Unfortunately I got into trouble with an issue that I really didn’t expect and anticipate. This is why I thought important to give you my experience on this and hopefully help anyone planning to do the same. But before going any further, let me give you some info regarding the customer environement and VPLEX.
VPLEX is a virtual storage system that stands between your storage arrays and your hosts. It virtualizes all arrays connected to it and then presents as one storage system your volumes to hosts.
So basically, you attach any compatible storage to VPLEX and then the magic goes, all your hosts will see just one array with the volumes you’d like to present. I won’t go into details on how to configure VPLEX as this is out of scope in this article.

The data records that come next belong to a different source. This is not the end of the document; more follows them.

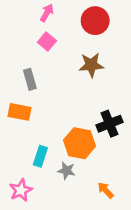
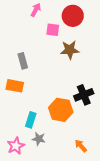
pink square: (47, 41) -> (53, 30), moved, turned -32
gray star: (66, 171) -> (39, 139), moved

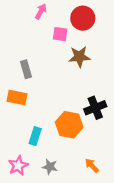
gray star: (39, 139) -> (50, 167), moved

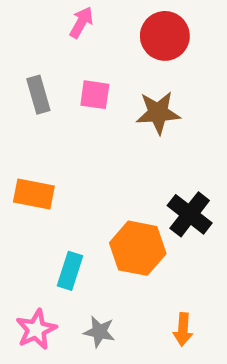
pink square: (60, 34) -> (95, 95), moved
gray rectangle: (26, 69) -> (38, 95), moved
black cross: (95, 108) -> (190, 214), turned -30
orange arrow: (92, 166) -> (183, 329), turned -133

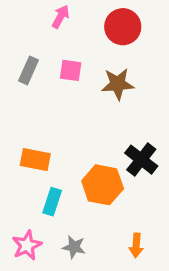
gray rectangle: (38, 95) -> (29, 70), turned 40
orange rectangle: (34, 194) -> (35, 160), moved

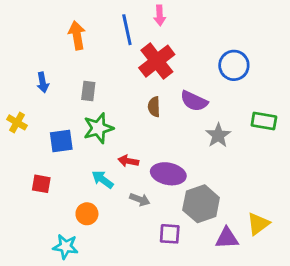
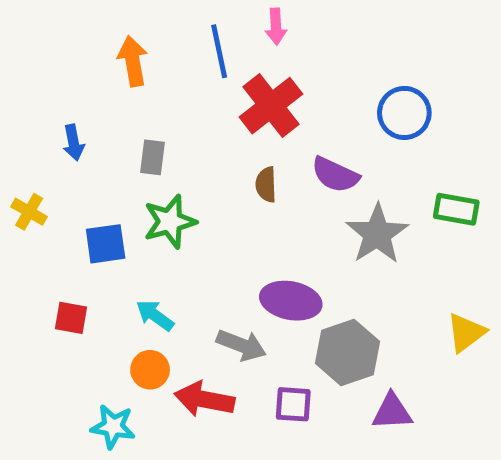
gray star: (218, 135) -> (377, 234), size x1.4
red arrow: (128, 161) -> (204, 399), moved, size x1.6
cyan arrow: (103, 180) -> (155, 315), moved
gray arrow: (140, 200) -> (241, 345), size x1.4
yellow triangle: (258, 224) -> (466, 333), moved

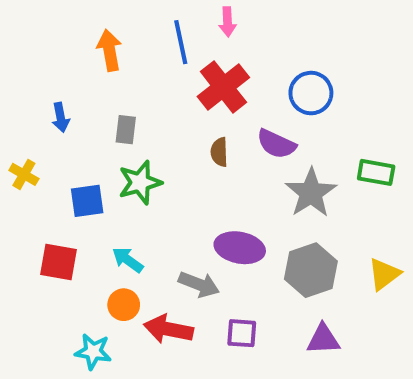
blue circle: (404, 113) -> (311, 93), moved
red square: (71, 318) -> (59, 262), size x1.4
gray hexagon: (348, 352) -> (311, 270), moved

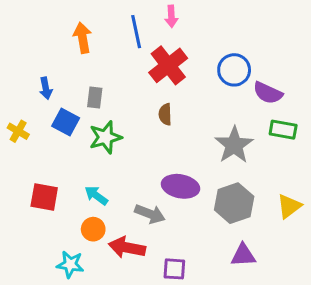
purple semicircle: (276, 144) -> (268, 93), moved
blue square: (87, 201) -> (66, 122), moved, turned 36
purple square: (242, 333) -> (174, 269), moved

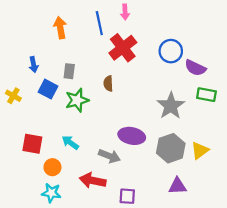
brown semicircle: (165, 114) -> (108, 83), moved
yellow triangle: (289, 206) -> (200, 150), moved
orange circle: (93, 229) -> (52, 167), moved

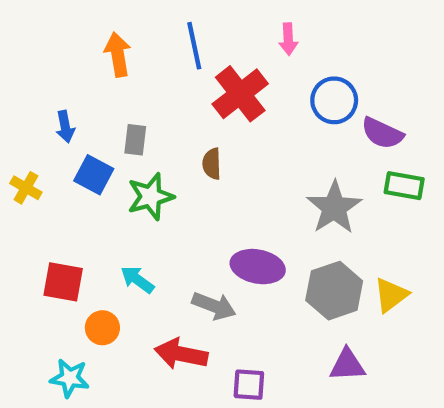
pink arrow: (125, 12) -> (288, 39), moved
cyan star: (51, 193) -> (70, 378), moved

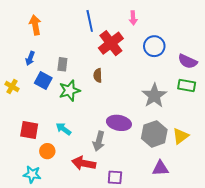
orange arrow: (118, 54) -> (35, 25), moved
blue arrow: (65, 127) -> (30, 58), turned 32
purple semicircle: (382, 133) -> (188, 61), moved
gray arrow: (214, 306) -> (99, 141), turned 84

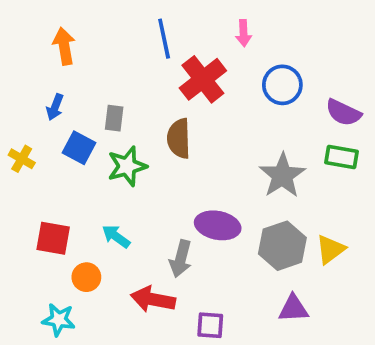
brown semicircle: (98, 75) -> (179, 138), size x1.5

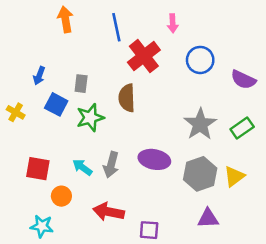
orange arrow: (64, 46) -> (65, 19), moved
green rectangle: (342, 157) -> (242, 128), moved, turned -45
gray arrow: (181, 259) -> (111, 165), moved

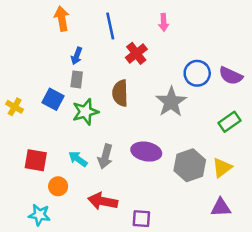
red cross: (144, 56) -> (136, 53), size x0.7
blue circle: (200, 60) -> (197, 73), moved
blue arrow: (39, 76) -> (77, 56), moved
gray star: (200, 124) -> (171, 102), moved
purple triangle: (208, 218) -> (221, 207), moved

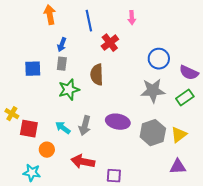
purple semicircle: (231, 76) -> (189, 73), moved
blue square: (53, 99) -> (33, 69), moved, turned -30
gray star: (171, 102) -> (153, 91), moved, turned 30
yellow cross: (15, 107) -> (12, 114), moved

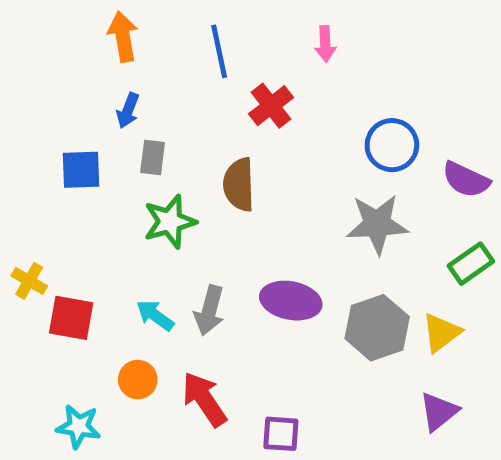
blue arrow: (62, 45) -> (128, 111), moved
green rectangle: (185, 98) -> (471, 264), moved
orange circle: (47, 150) -> (138, 380), moved
red arrow: (83, 162) -> (204, 399), turned 45
purple triangle: (178, 167) -> (439, 412), turned -36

One of the strength of VPLEX is that it’s a great storage system and perhaps the best allowing to have a real active-active infrastructure and migrate VMs easyly between multiple sites. But is good also for migration of multiple storage arrays.
There are 3 differents VPLEX products:
- VPLEX Local: allow storage virtualization within one datacenter
- VPLEX Metro: allow storage virtualization and synchronous connection (active-active) between multiple sites
- VPLEX Geo: allow storage virtualization and asynchronous (active-active) connection between multiple sites
The customer environement is based of 3 sites located in 2 datacenters and 1 dataroom.
Hardware is identical on both datacenters:
- 1 DellEMC VNX 5300 and 1 VNX 5600
- 1 DellEMC VPLEX Single Engine VS2
- 7 Dell Chassis M1000E with about 55 M720 and M730 blades
- 2 Brocade SAN switch 8Gb/s
- 107 ESXi Servers 6.0U2
Now the software part:
- 1 vCenter Server 6.0U2
- DellEMC PowerPath VE 6.2
- 1 VPLEX Witness VM (in dataroom)
Here’s a visual of the VPLEX Metro infrastructure with VMware
In order to get things done properly, I gathered a lot of info and spent time with the storage guys before the big day. I prepared also some scripts to automate things as much as possible.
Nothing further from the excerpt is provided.